I've read four of his novels so far, and they've all been thrill-a-minute page-turners. He doesn't write as much technical prose as Clancy, but his books are non-stop action the whole way. _Transfer of Power _was one of the best recent books I've read, and _Term Limits _was highly enjoyable. 

For those of you unfamiliar with his work, take a look here: 

Amazon.com: vince flynn

In my opinion, he's still not as good as the master, but definitely worth reading if you're into that genre. 

Sam.


----------



## Swamp Thing (Apr 24, 2008)

Thanks, Sam.

He appears to be prolific as well.


----------



## Sam (Apr 24, 2008)

No problem, ST. I actually stumbled on _Term Limits _in my local library.
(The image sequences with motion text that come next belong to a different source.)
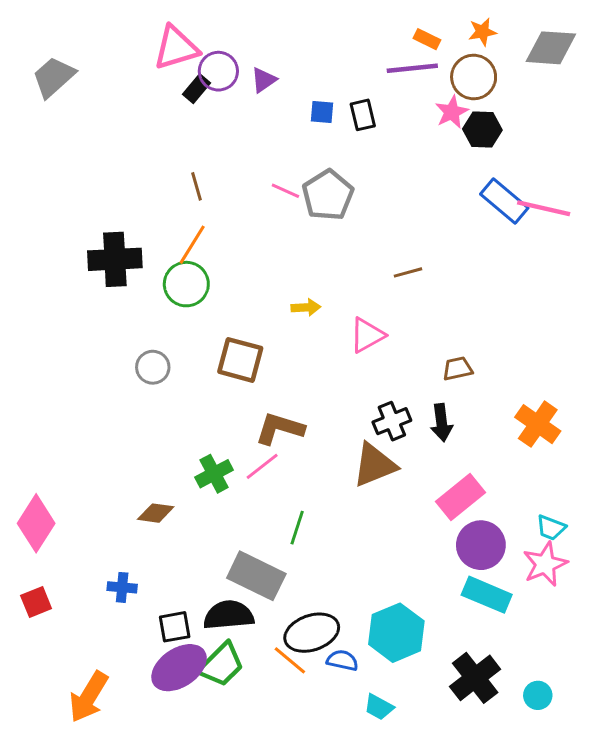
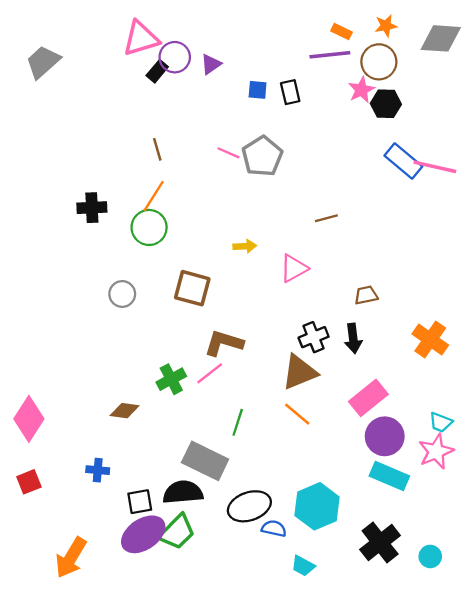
black cross: (115, 259) -> (92, 208), size x0.7
orange line: (290, 660) -> (297, 414), moved

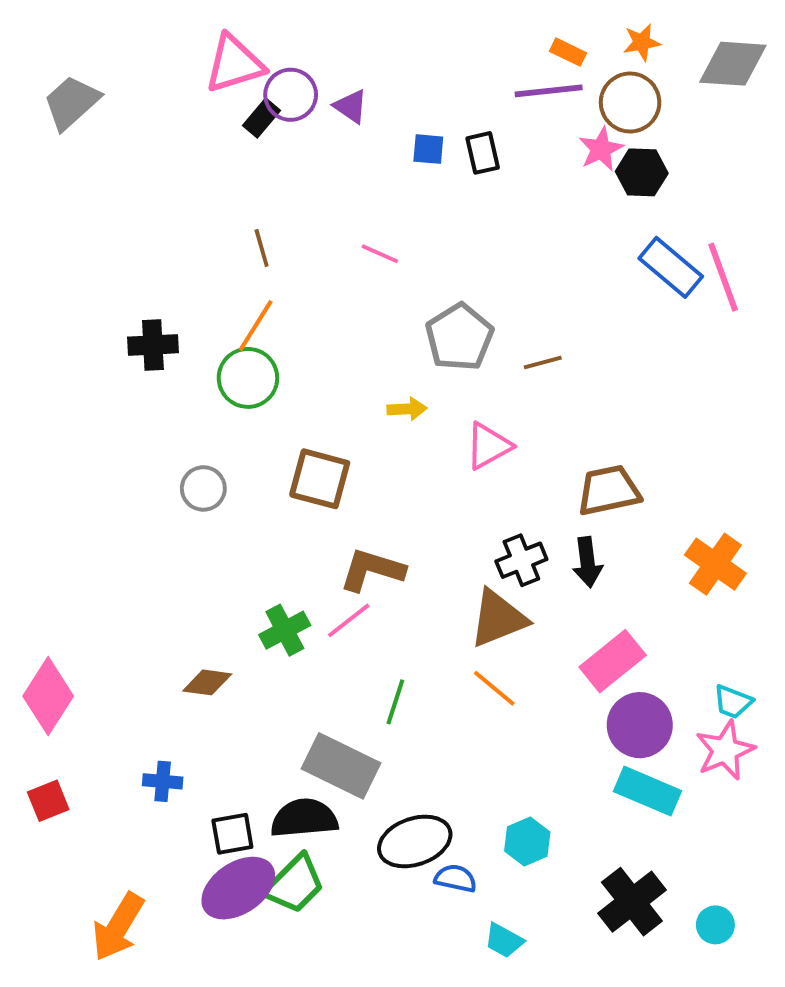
purple triangle: (211, 64) -> (351, 106), turned -50
gray pentagon: (262, 156) -> (459, 337), moved
pink line: (435, 167) -> (723, 277), turned 57
brown trapezoid: (366, 295) -> (609, 490), size x1.6
cyan hexagon: (317, 506) -> (527, 841), size x0.6

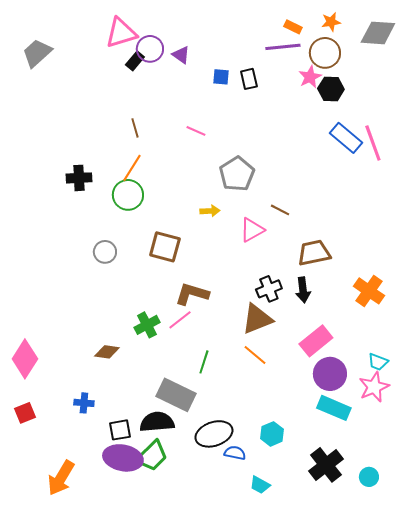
brown line: (543, 362) -> (280, 210), moved, turned 42
purple ellipse: (238, 888) -> (123, 458), turned 45

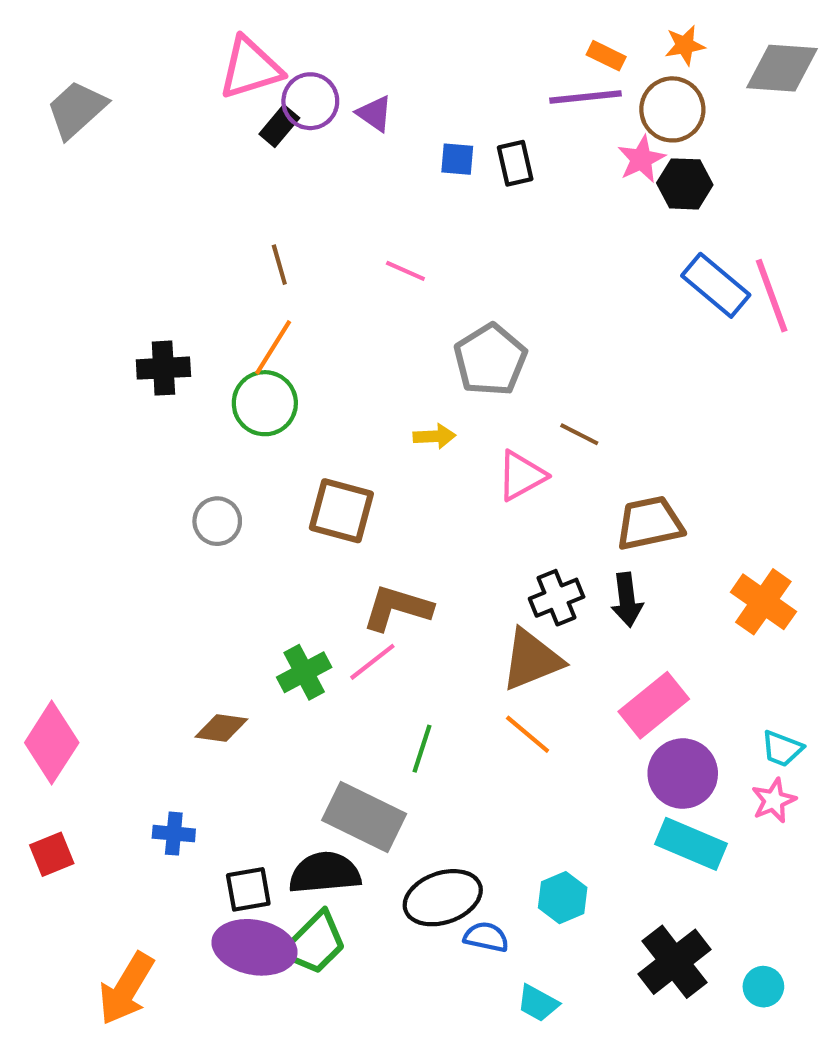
pink star: (374, 387) -> (774, 800), size x0.7

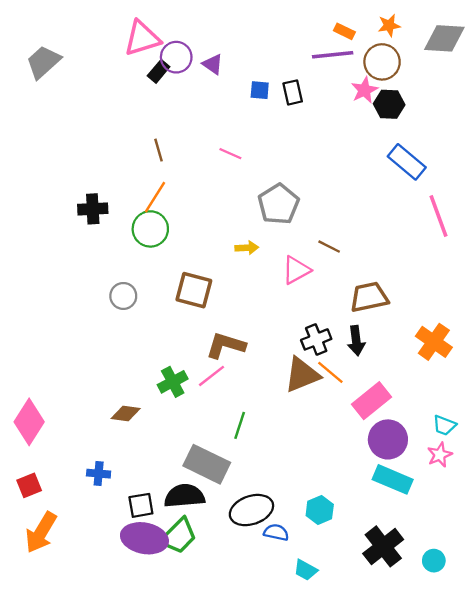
pink line: (772, 296) -> (439, 216), moved
orange line: (528, 734) -> (330, 372), moved
orange arrow: (126, 989) -> (41, 532), moved

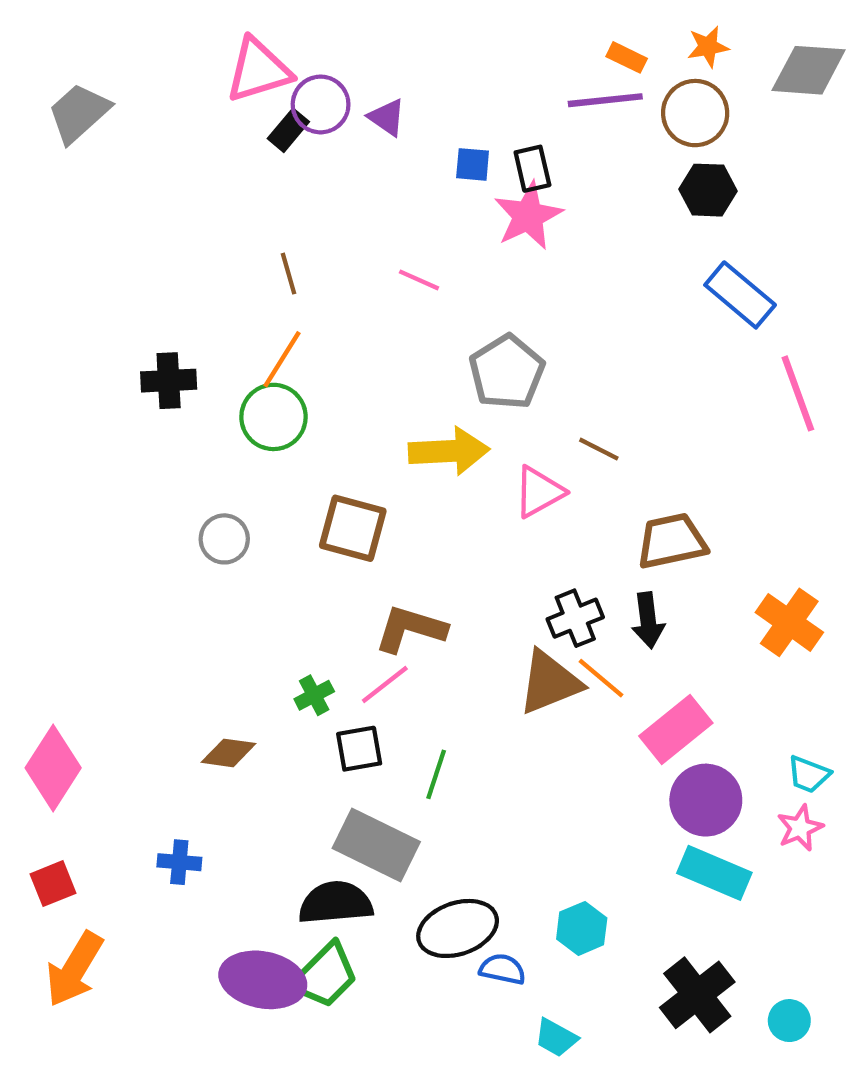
pink star: (364, 90) -> (528, 216), moved, size x1.4
yellow arrow: (247, 248) -> (449, 451), size x1.8
green cross: (173, 382) -> (314, 695), size x0.7
black square: (141, 505) -> (359, 749), moved

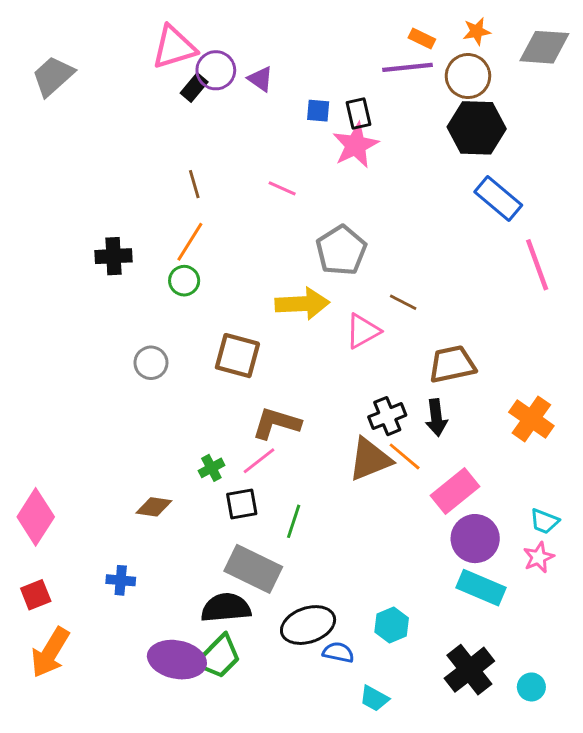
black hexagon: (708, 190) -> (477, 128), size x1.5
green circle: (273, 417) -> (184, 281), size x0.7

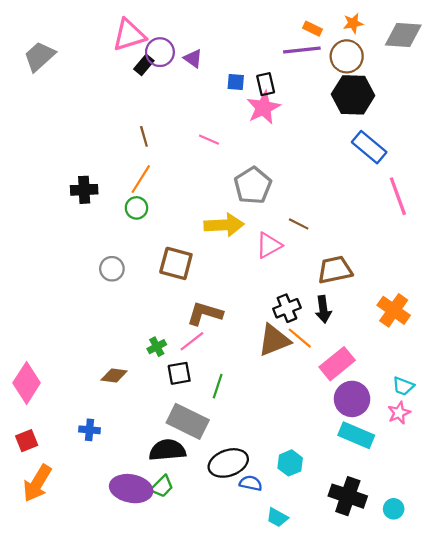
green trapezoid: (219, 657) -> (162, 486), size x0.7
black cross: (469, 670) -> (348, 496), turned -33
It was a fascinating read, and I haven't stopped reading him since. 

Not quite as prolific as Clancy, but yeah, prolific nonetheless. 

When Clancy keeps pumping out crap like _The Bear and the Dragon_, it's up to people like Flynn to set the standards. The master is slowly being usurped by his proteges, and unless he comes back with something huge, he will surely lose the crown of best current thriller writer. 

Sam.


----------